When she came to be upon the floor again, and was, perhaps, even awake, a little boy with sunken milky blue eyes, that were probably sightless even though they showed between the scarf over his face and his cowboy hat made from purple felt, skipped around her in the darkness. His knee caps were thick with scabs, his grey shirt was untucked from his shorts and his patterned pullover was dirty and full of holes. Somewhere not far away, old dry hands clapped out a rhythm to which the boy skipped. The boy only ever sang the same thing:
‘All around the Mulberry Bush, The monkey chased the weasel. The monkey stopped to pull up his sock, Pop! goes the weasel. Half a pound of tuppenny rice, Half a pound of treacle. Four maids to open the door, Pop! goes the weasel.’
Sometimes there was only darkness around her body, but within it she knew she was tiny. A speck in something cold and blank in every direction that went on forever.
She was so small inside the immensity of nothing she found it difficult to breathe.
DAY EIGHT
FIFTY-SEVEN
‘I don’t understand why she ain’t dead. It offed Bennet pretty quick. And she’s trashed the place. Why’s she so special? She was wanted in here. That’s what they wanted. I don’t get it. Why does she get to come out?’ It was Fergal’s voice that brought her round; it sounded like he was talking to himself.
Stephanie opened her eyes and blinked in a thin, grey light that stung her mind as though she stared directly into the sun. Through a squint she could see smashed crockery, kitchen utensils and shards of broken glass scattered across the kitchen lino.
Perhaps she should have been relieved to see her captors but she felt nothing.
Fergal put his long hands under her arms and pulled her into a sitting position. Her clothes were filthy; they smelled of dust, sweat and urine.
Fergal’s long fingers dabbed inside the pocket of her hooded top and patted down her jeans with the swiftness of an exp
ert thief. With one foot he slid the kitchen knife away, then dragged her backwards and across the threshold.
In the dim ground floor hallway, the first thing her vision settled upon was Knacker’s face; it was blanched with fear and twitchy with anxiety. He looked at her like she was a traffic accident.

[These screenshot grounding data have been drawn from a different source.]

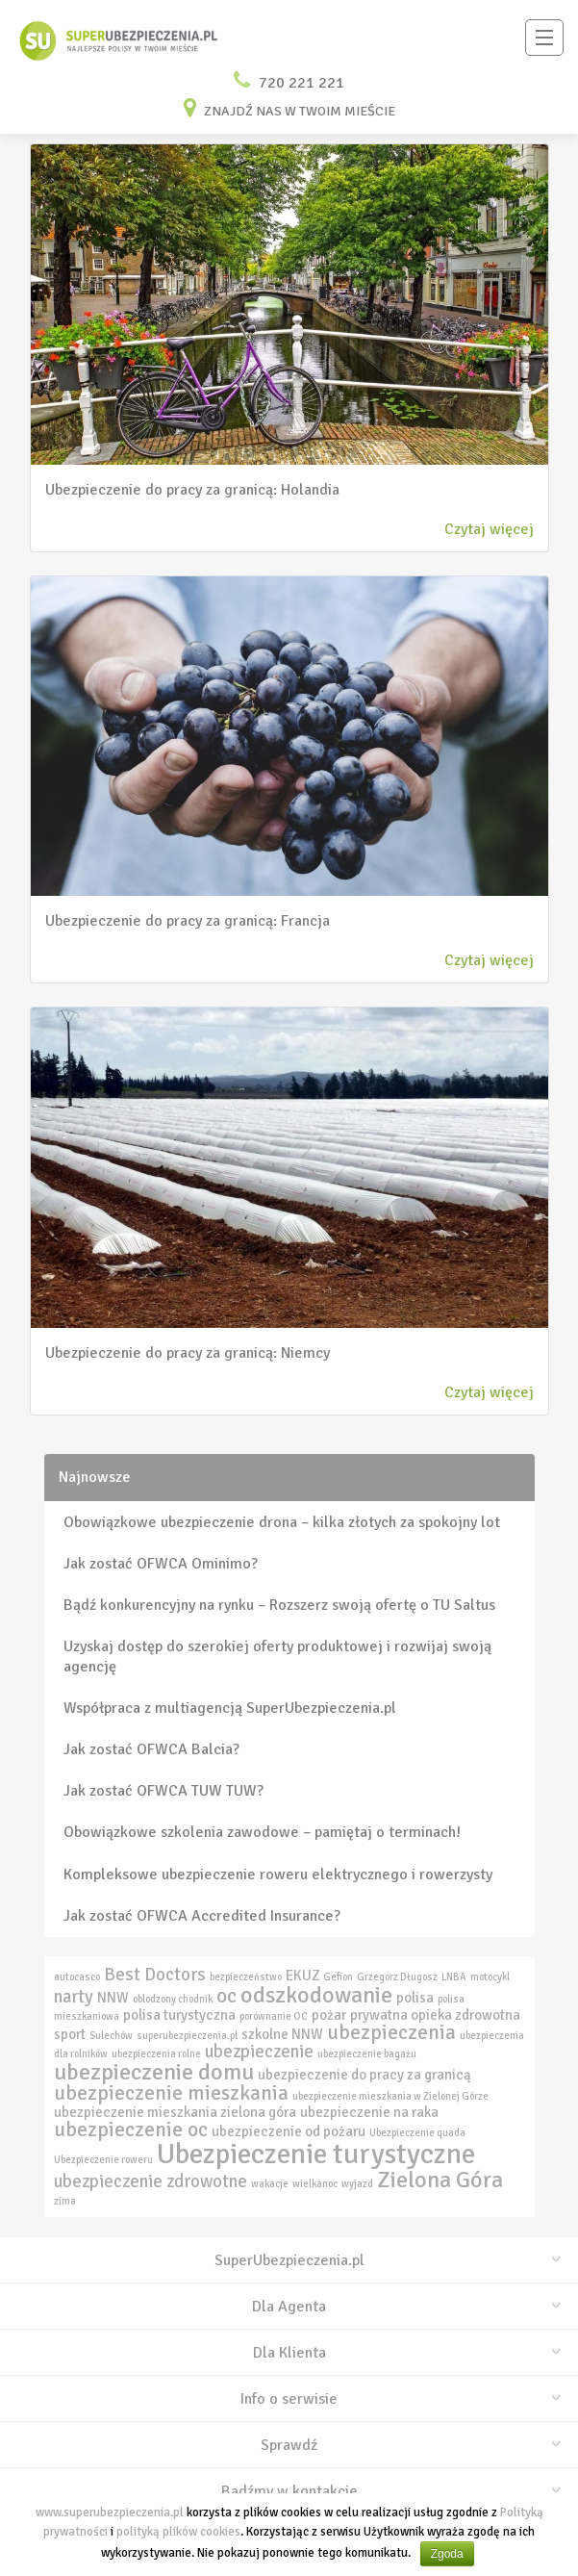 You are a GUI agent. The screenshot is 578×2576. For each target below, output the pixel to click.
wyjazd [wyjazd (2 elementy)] (357, 2184)
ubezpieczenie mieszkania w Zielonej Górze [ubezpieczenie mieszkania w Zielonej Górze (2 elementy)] (390, 2096)
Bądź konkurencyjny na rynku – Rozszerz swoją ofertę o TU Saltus (279, 1605)
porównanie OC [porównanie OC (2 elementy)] (273, 2016)
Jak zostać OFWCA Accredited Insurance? (201, 1916)
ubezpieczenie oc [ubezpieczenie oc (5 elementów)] (131, 2129)
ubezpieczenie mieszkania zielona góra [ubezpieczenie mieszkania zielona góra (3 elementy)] (175, 2112)
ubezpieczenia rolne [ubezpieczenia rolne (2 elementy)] (156, 2054)
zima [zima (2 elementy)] (65, 2201)
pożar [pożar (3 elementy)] (329, 2015)
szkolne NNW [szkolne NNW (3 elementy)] (282, 2034)
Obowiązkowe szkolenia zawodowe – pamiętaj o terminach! (262, 1832)
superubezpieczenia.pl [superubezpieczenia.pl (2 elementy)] (187, 2035)
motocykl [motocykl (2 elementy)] (490, 1977)
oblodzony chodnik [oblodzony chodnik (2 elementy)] (173, 1999)
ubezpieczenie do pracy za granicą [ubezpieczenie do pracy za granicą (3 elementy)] (364, 2074)
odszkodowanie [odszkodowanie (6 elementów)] (316, 1994)
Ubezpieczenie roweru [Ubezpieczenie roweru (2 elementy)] (103, 2160)
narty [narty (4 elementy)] (73, 1996)
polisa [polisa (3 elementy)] (415, 1997)
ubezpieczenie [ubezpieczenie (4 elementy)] (259, 2051)
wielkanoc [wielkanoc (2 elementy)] (315, 2184)
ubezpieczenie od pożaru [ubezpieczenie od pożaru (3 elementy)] (288, 2131)
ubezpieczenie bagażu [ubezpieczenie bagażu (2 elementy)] (366, 2054)
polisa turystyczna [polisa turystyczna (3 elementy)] (179, 2015)
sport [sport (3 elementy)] (70, 2034)
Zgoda (447, 2554)
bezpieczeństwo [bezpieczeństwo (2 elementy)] (246, 1977)
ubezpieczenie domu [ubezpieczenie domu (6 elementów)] (154, 2071)
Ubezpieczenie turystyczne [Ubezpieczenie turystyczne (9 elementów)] (316, 2154)
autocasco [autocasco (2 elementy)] (77, 1977)
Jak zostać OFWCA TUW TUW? (163, 1790)
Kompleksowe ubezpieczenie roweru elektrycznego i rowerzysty (277, 1874)
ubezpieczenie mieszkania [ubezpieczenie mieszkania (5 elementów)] (171, 2092)
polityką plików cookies (178, 2531)
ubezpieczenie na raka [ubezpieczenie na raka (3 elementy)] (369, 2112)
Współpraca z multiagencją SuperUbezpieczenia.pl (229, 1708)
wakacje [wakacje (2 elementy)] (270, 2184)
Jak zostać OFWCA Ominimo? (160, 1563)
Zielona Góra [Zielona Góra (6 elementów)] (440, 2179)
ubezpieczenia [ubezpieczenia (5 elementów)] (391, 2032)
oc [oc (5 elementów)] (226, 1995)
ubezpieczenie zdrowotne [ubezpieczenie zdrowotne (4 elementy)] (150, 2181)
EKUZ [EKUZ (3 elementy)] (302, 1975)
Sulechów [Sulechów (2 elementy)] (111, 2035)
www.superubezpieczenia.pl (110, 2512)
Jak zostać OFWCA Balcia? (151, 1749)
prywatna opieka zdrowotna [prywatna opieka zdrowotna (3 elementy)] (435, 2015)
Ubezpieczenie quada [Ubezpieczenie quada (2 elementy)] (417, 2133)
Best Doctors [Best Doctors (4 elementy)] (155, 1974)
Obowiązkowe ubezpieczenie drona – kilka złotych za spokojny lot (281, 1522)
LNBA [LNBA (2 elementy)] (453, 1977)
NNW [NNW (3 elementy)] (113, 1997)
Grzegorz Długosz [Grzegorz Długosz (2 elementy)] (397, 1977)
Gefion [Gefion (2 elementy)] (338, 1977)
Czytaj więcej (489, 529) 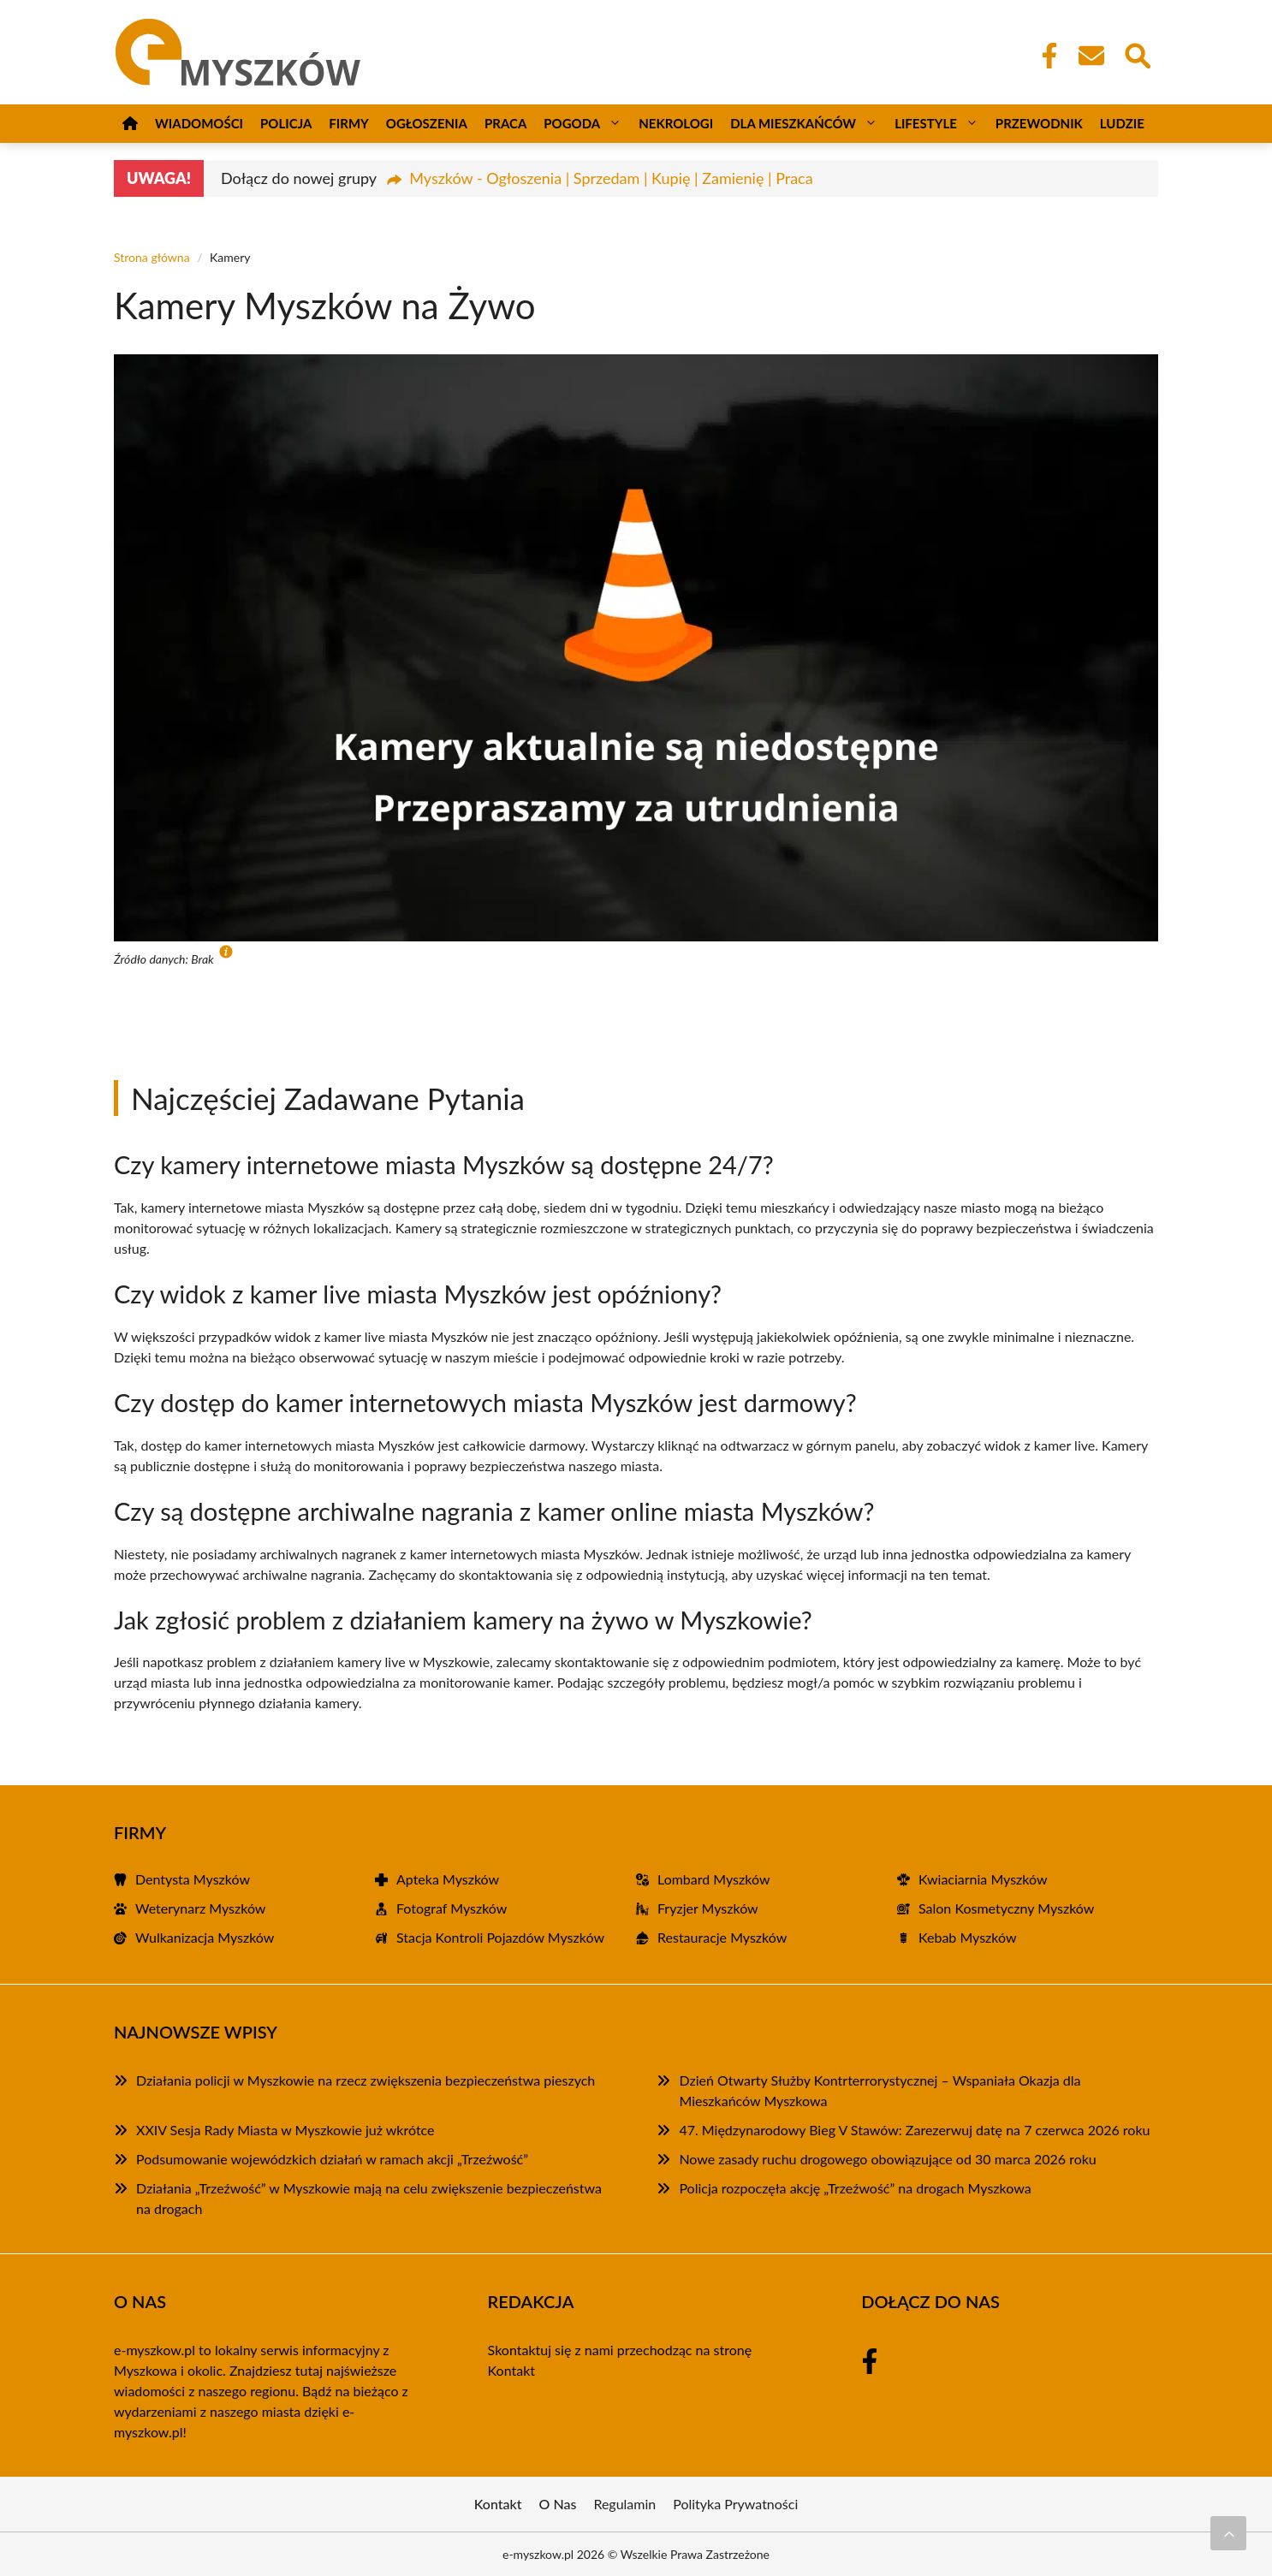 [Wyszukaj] (1136, 54)
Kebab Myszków (967, 1937)
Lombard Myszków (713, 1879)
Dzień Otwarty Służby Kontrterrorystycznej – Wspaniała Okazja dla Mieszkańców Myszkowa (879, 2090)
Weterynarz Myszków (200, 1908)
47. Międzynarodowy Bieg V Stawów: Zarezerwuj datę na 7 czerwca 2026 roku (914, 2130)
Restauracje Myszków (722, 1937)
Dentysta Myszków (192, 1879)
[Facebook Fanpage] (1044, 55)
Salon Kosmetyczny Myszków (1006, 1908)
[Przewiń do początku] (1228, 2533)
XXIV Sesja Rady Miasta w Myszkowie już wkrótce (285, 2130)
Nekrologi (676, 123)
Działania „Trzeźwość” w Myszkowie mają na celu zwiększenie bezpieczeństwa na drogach (369, 2198)
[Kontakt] (1090, 55)
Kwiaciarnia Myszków (983, 1879)
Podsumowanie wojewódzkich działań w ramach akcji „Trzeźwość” (332, 2159)
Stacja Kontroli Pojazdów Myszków (500, 1937)
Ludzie (1122, 123)
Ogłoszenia (426, 123)
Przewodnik (1039, 123)
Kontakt (511, 2370)
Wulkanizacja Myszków (204, 1937)
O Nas (558, 2504)
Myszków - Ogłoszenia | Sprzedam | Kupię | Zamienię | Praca (610, 178)
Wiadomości (199, 123)
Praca (505, 123)
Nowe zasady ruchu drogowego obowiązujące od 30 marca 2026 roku (887, 2159)
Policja (286, 123)
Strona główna (152, 257)
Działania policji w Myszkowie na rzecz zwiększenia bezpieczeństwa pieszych (365, 2080)
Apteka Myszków (447, 1879)
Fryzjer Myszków (707, 1908)
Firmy (348, 123)
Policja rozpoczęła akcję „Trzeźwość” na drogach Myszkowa (855, 2188)
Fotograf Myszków (451, 1908)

Fergal carefully pulled the door shut and locked the ground floor rooms. His own expression had remained rigid with concentration, and he hadn’t adjusted his focus from the door that led from the kitchen to the black room before he sealed the place. Once the rooms were secure, he rested his forehead and the palms of his hands against the door, his eyes closed. From the rise and fall of his back, Stephanie saw how hard he was breathing.
While she blinked away her grogginess, wincing at the dull band of pain that thumped like a drum behind her eyes, Fergal turned his head from the door and looked down at Stephanie. And she saw an expression she had never seen on his face before: suspicion tinged with caution, even incomprehension. ‘It’s all gone very quiet in there. Get her upstairs while I fink this froo.’
Knacker hesitated. He didn’t want to touch her. When he gingerly reached for her she slapped his hand away. He flinched, stepped back.
Fergal tensed; in the closeness of the hall he smelled dreadful, even worse than she did.
Knacker fumbled the little glass bottle out of the pocket of his ski jacket. ‘Yeah?’ Showed it to her. ‘Yeah?’
Stephanie got to her feet and began walking down the corridor. Both men stared at her without blinking. Knacker shuffled away from her approach.
She turned and climbed the stairs.
Knacker followed warily.
Through the banisters, Fergal watched her every step upwards towards the first floor. ‘I’ll be right behind that twat so don’t even fink about nuffin’.’